These questions help explain why bond markets did not perform well in the first half of 2021. Bonds offer a fixed level of interest payments over a set period of time. If inflation is rising and your money is worth less, then the fixed rate becomes less appealing. So the value of bonds – traditionally considered a steady if unexciting investment – has had more ups and downs this year, taking investors on a bit of a bumpy ride of late.

Shares in companies can also be affected by inflation, depending on the type of company. Some company shares won’t perform well in a higher-inflation environment, but some will do better because of inflation.

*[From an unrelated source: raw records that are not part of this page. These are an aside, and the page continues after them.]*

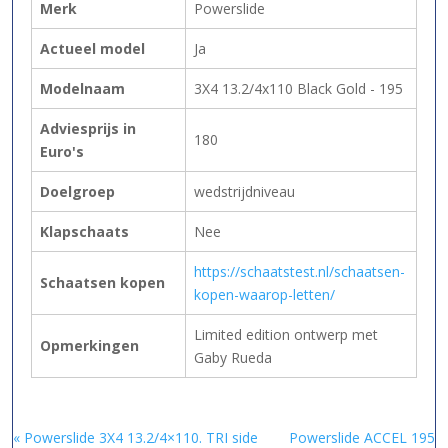
Merk
Powerslide
Actueel model
Ja
Modelnaam
3X4 13.2/4x110 Black Gold - 195
Adviesprijs in
180
Euro's
Doelgroep
wedstrijdniveau
Klapschaats
Nee
https://schaatstest.nl/schaatsen-
Schaatsen kopen
kopen-waarop-letten/
Limited edition ontwerp met
Opmerkingen
Gaby Rueda
« Powerslide 3X4 13.2/4×110. TRI side
Powerslide ACCEL 195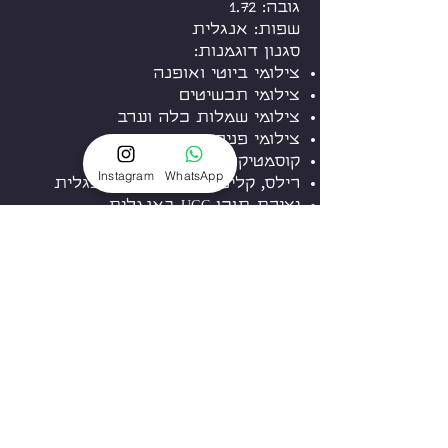
גובה: 1.72
שפות: אנגלית
סגנון דוגמנות:
צילומי ביוטי ואופנה
צילומי תכשיטים
צילומי שמלות כלה וערב
צילומי פנים ושיער
קוסמטיקה, איפור וטיפוח
Instagram
WhatsApp
רילס, קליפים ופרסומות באנגלית
יצירת תוכן UGC באנגלית
דברו איתנו
הדוגמניות שלנו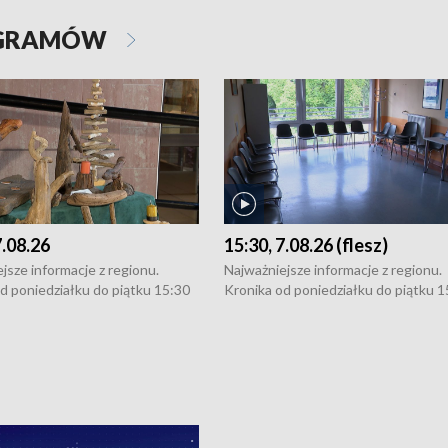
OGRAMÓW
7.08.26
15:30, 7.08.26 (flesz)
jsze informacje z regionu.
Najważniejsze informacje z regionu.
d poniedziałku do piątku 15:30
Kronika od poniedziałku do piątku 1
16:30 (+ rozmowa), 18:30, 21:30.
(flesz), 16:30 (+ rozmowa), 18:30, 21
y i święta 15:30 i 16:30
W weekendy i święta 15:30 i 16:30
8:30 i 21:30. Dziennikarze czekają
(flesz), 18:30 i 21:30. Dziennikarze c
a zgłoszenia: Szczecin - tel. 91-
na Państwa zgłoszenia: Szczecin - te
0, Koszalin - tel. 94-34-50-054,
4 8-10-400, Koszalin - tel. 94-34-50
ronika@tvp.pl.
e-mail: kronika@tvp.pl.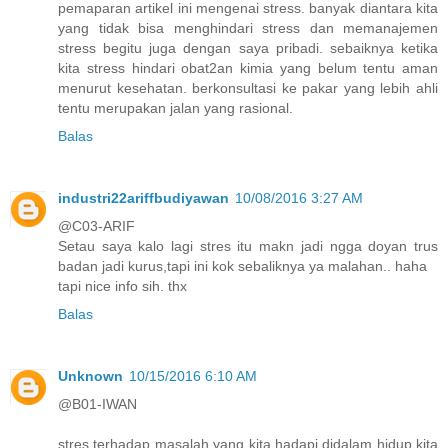
pemaparan artikel ini mengenai stress. banyak diantara kita
yang tidak bisa menghindari stress dan memanajemen
stress begitu juga dengan saya pribadi. sebaiknya ketika
kita stress hindari obat2an kimia yang belum tentu aman
menurut kesehatan. berkonsultasi ke pakar yang lebih ahli
tentu merupakan jalan yang rasional.
Balas
industri22ariffbudiyawan
10/08/2016 3:27 AM
@C03-ARIF
Setau saya kalo lagi stres itu makn jadi ngga doyan trus
badan jadi kurus,tapi ini kok sebaliknya ya malahan.. haha
tapi nice info sih. thx
Balas
Unknown
10/15/2016 6:10 AM
@B01-IWAN
stres terhadap masalah yang kita hadapi didalam hidup kita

No one particular type of investment offers total protection against inflation. But historically, investment growth over the long term is higher than inflation. So, normally, staying invested gives you a better chance to keep ahead of inflation. What’s more, investing in different types of investments (called “diversifying”) and keeping a long-term outlook may offer protection against whatever the future may hold.


What’s ahead

Over the next year, inflation will still be a hot topic and probably lead to some short-term ups and downs in financial markets. But it’s worth remembering that it’s most likely temporary, and – importantly – that it’s the result of a return to economic growth. In our view, this is cause for optimism about the prospects for investment growth over the long term.

Pensions are a long-term investment. The retirement benefit(s) you receive from your pension will depend on a number of factors including the value of your plan when you decide to take your benefit(s) which isn’t guaranteed and can go down as well as up. The value of your plan could fall below the amount(s) paid in.